Betroffen waren auch die Regionalverbindungen zwischen Bruchsal und Heidelberg, Bruchsal und Bietigheim-Bissingen (Kreis Ludwigsburg) sowie Pforzheim und Mühlacker (Enzkreis).

Die Region Bodensee-Oberschwaben war vom Streik der Regionalbahn SWEG am Donnerstag nicht betroffen. Alle Regionalzüge auf der Südbahn und der Bodenseegürtelbahn fuhren planmäßig.

SWEG verärgert über kurzfristige Ankündigung

Der Streik hatte um 3 Uhr in der Nacht begonnen und dauerte bis 11 Uhr. Die SWEG zeigte sich sehr verärgert über die extrem kurzfristige Ankündigung des Streiks. Der Vorsitzende der Geschäftsführung, Tobias Harms, sagte: "Uns per Streik unter Druck setzen zu wollen - dieser Schuss ging nach hinten los". Mitarbeiterinnen und Mitarbeiter würden von der GDL unter Druck gesetzt, sich ad hoc am Streik zu beteiligen, so der Sprecher.

Eine Sprecherin der GDL wies diesen Vorwurf zurück. Die Gewerkschaft sprach von einer hohen Beteiligung. Laut GDL-Chef Claus Weselsky war die Streikmaßnahme eine passende Antwort auf die "schäbigen Machtspiele" der SWEG.

Gewerkschaft: SWEG zementiert bei sich eine "Zweiklassengesellschaft"

Schon mehrfach hatte die Gewerkschaft in den vergangenen Tagen mit einem Streik gedroht. Hintergrund für den Streit sind Tarifverhandlungen für die Tochter SBS. Das ehemalige Bahnunternehmen Abellio Rail Baden-Württemberg wurde nach finanziellen Schwierigkeiten Anfang des Jahres von der SWEG für zunächst zwei Jahre übernommen. Nun forderte die GDL aber einen einheitlichen Tarifvertrag für alle rund 1.800 Mitarbeitenden des Konzerns.
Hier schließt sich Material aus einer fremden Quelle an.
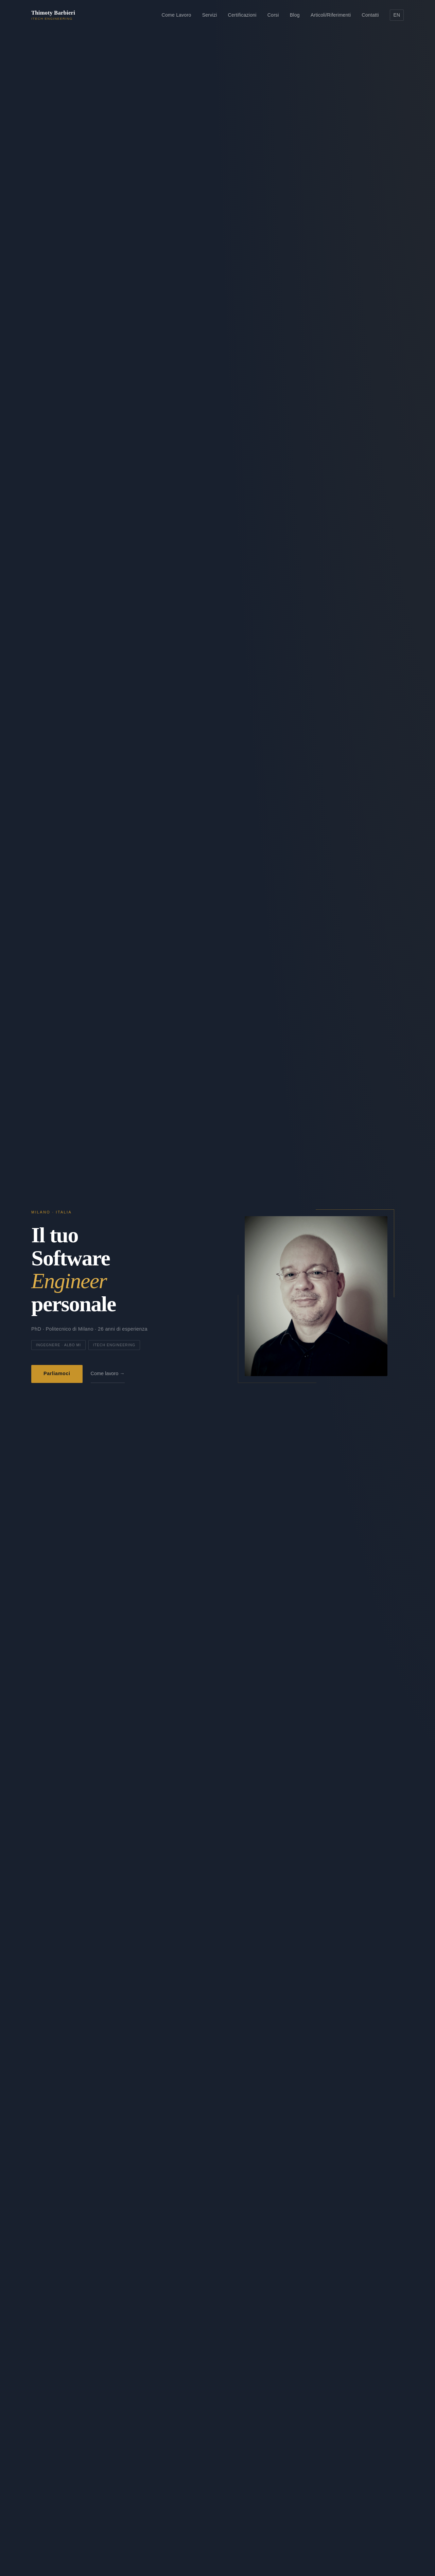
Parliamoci (57, 1373)
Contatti (370, 15)
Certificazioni (242, 15)
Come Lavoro (176, 15)
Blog (295, 15)
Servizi (209, 15)
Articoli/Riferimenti (331, 15)
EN (396, 15)
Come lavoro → (108, 1373)
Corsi (273, 15)
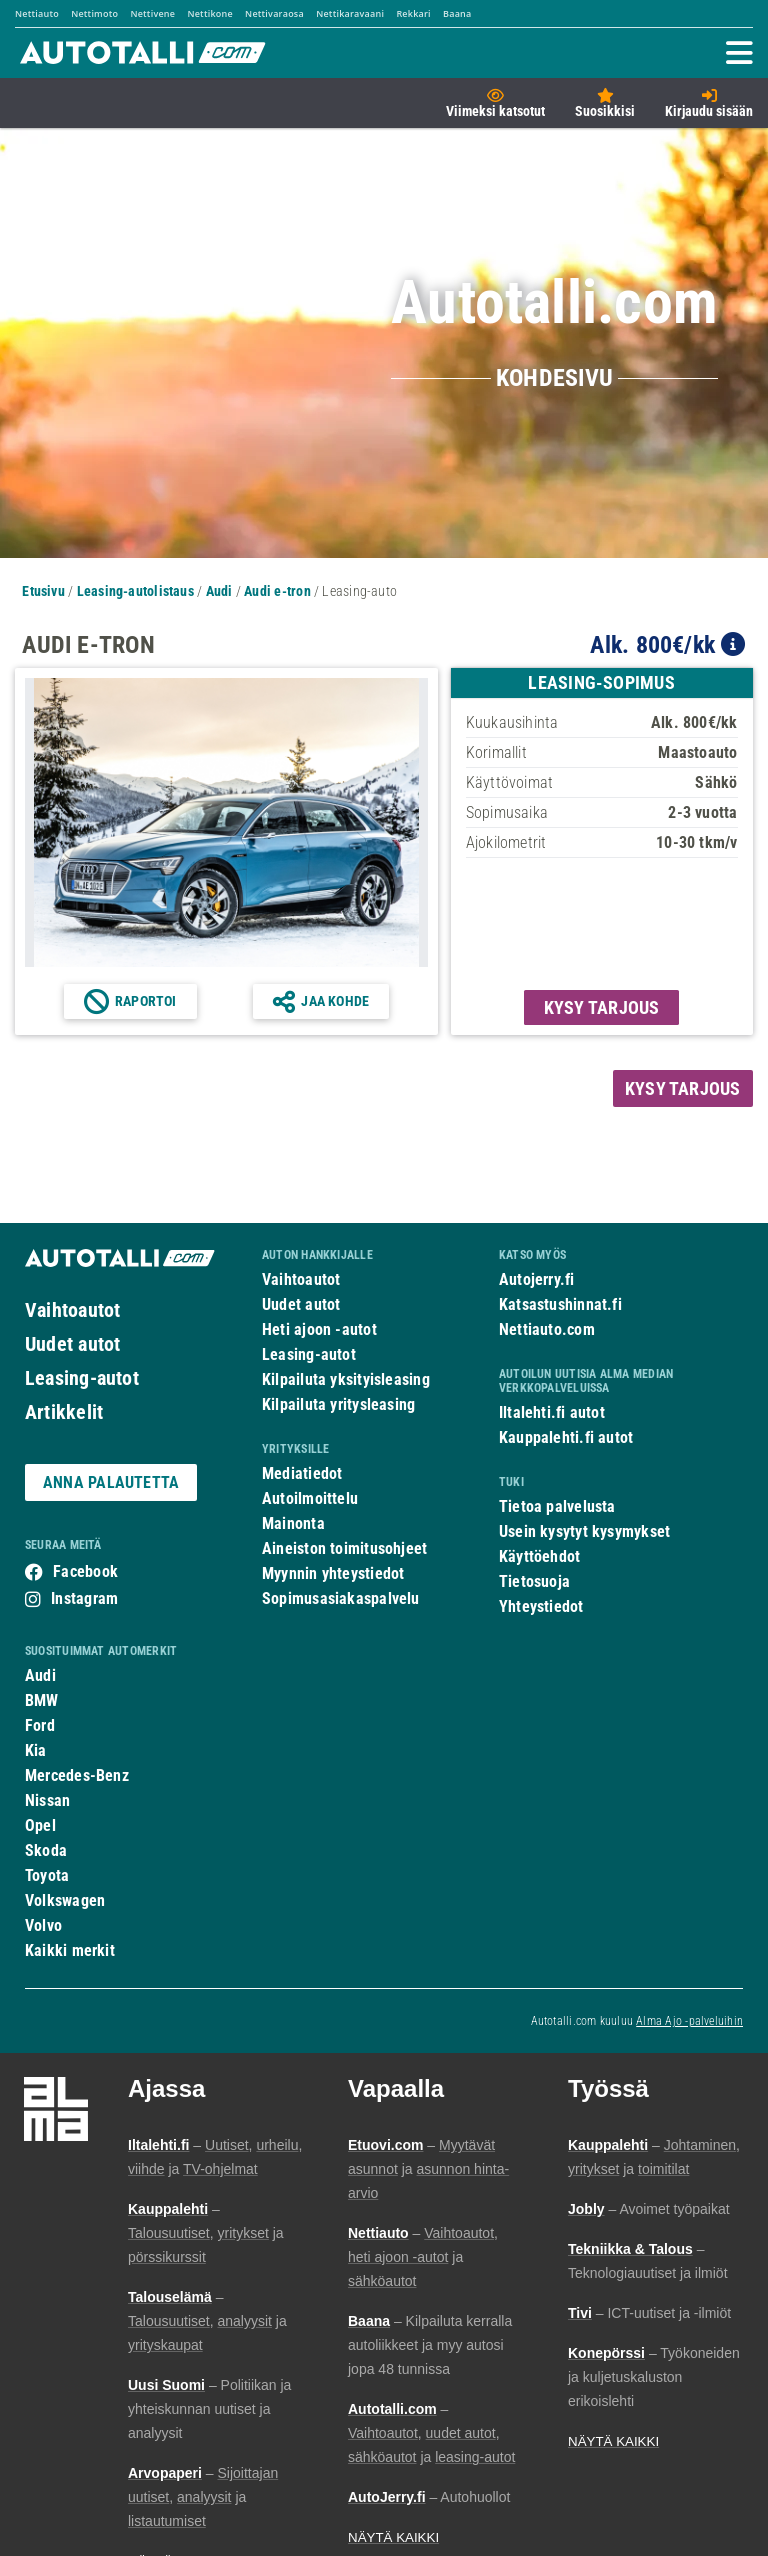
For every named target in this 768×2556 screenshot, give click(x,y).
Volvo (43, 1925)
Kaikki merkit (70, 1950)
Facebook (85, 1571)
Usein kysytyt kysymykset (584, 1531)
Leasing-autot (82, 1378)
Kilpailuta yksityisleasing (346, 1379)
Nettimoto (94, 13)
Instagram (84, 1598)
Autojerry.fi (537, 1279)
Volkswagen (65, 1900)
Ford (40, 1725)
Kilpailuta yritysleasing (338, 1404)
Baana (457, 13)
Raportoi (146, 1001)
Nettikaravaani (350, 13)
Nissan (47, 1800)
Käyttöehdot (539, 1556)
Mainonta (293, 1523)
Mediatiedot (302, 1473)
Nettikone (209, 13)
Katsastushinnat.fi (560, 1304)
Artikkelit (64, 1412)
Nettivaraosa (274, 13)
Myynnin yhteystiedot (333, 1573)
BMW (42, 1700)
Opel (40, 1825)
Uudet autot (72, 1344)
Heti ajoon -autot (319, 1329)
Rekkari (413, 13)
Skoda (46, 1850)
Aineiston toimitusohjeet (344, 1548)
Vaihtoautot (72, 1310)
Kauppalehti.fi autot (566, 1437)
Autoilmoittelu (310, 1498)
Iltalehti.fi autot (552, 1412)
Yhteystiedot (541, 1606)
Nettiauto (37, 13)
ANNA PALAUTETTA (111, 1482)
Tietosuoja (534, 1581)
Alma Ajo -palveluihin (689, 2021)
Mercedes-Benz (77, 1775)
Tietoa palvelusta (557, 1506)
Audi (40, 1675)
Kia (36, 1750)
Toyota (47, 1875)
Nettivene (152, 13)
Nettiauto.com (547, 1329)
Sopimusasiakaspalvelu (341, 1598)
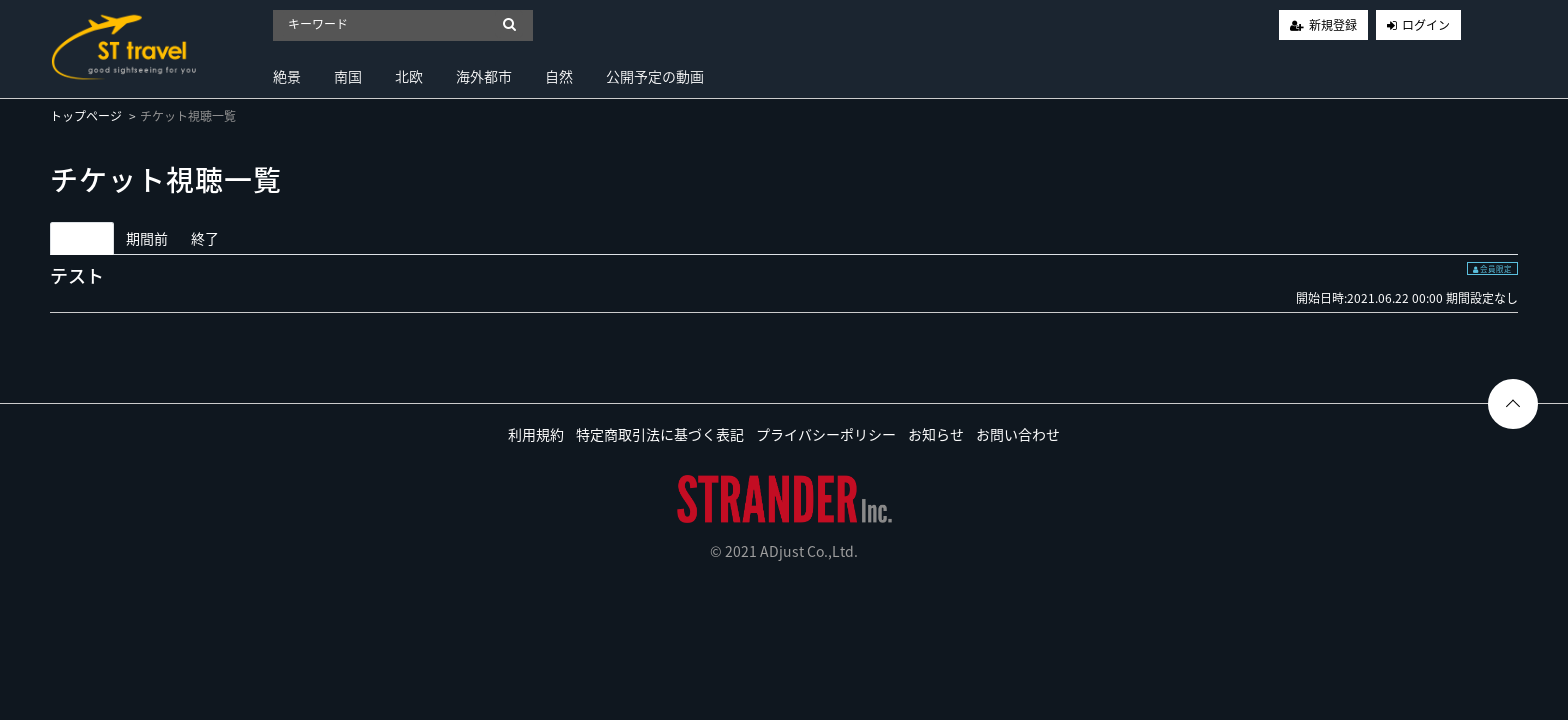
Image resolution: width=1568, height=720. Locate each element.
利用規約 (536, 434)
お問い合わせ (1018, 434)
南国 (348, 76)
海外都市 (484, 76)
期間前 (147, 238)
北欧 (409, 76)
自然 (559, 76)
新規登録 (1333, 25)
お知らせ (936, 434)
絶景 (287, 76)
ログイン (1426, 25)
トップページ (86, 116)
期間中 (82, 238)
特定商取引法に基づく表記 (660, 434)
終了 (205, 238)
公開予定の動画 (655, 76)
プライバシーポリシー (826, 434)
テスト (77, 275)
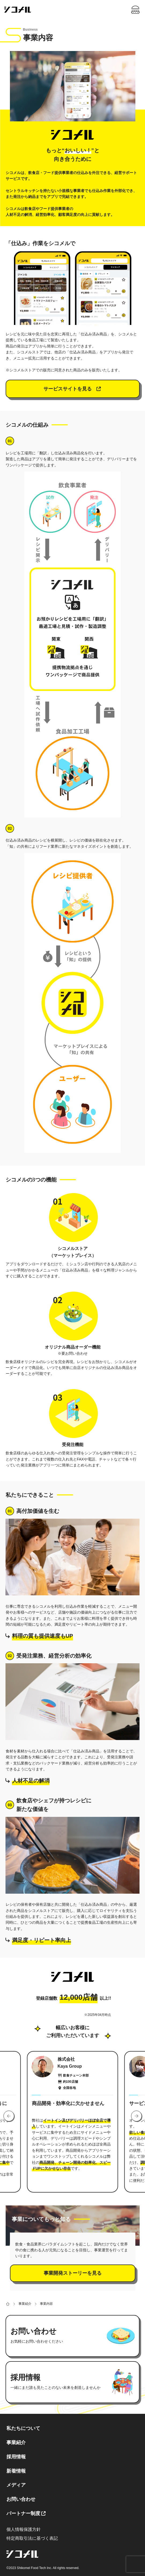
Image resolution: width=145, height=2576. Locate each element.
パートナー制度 (23, 2513)
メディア (16, 2485)
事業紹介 (16, 2442)
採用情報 (16, 2456)
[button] (8, 2116)
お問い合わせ (20, 2499)
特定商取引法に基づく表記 (32, 2538)
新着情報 (16, 2471)
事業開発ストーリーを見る (73, 2273)
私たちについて (23, 2428)
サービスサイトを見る (72, 389)
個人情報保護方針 (23, 2529)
Es dürfe keine "Zweiklassengesellschaft" innerhalb des Konzerns geben, sagte ein GDL-Sprecher.

GDL für bundesweit einheitliche Arbeits- und Einkommensbedingungen

Mit Anwendung des GDL-Tarifvertrages würden laut GDL die monatlichen Entgelte und die Zulagen, beispielsweise für die besonders belastende Nachtarbeit, deutlich steigen. Das würde auch den SWEG-Mitarbeitenden zugutekommen.

Die SWEG hat jedoch einen bestehenden Tarifvertrag mit ver.di. Laut ver.di-Landesleiterin Hanna Binder bieten die Konditionen, für die sich die GDL stark mache, aber keine Vorteile gegenüber dem bereits bestehenden ver.di-Tarifvertrag. Der Sprecher der SWEG gab außerdem zu bedenken, dass noch offen sei, ob die SWEG und die SBS über das Jahr 2023 hinaus in einem Konzern miteinander verbunden sein werden.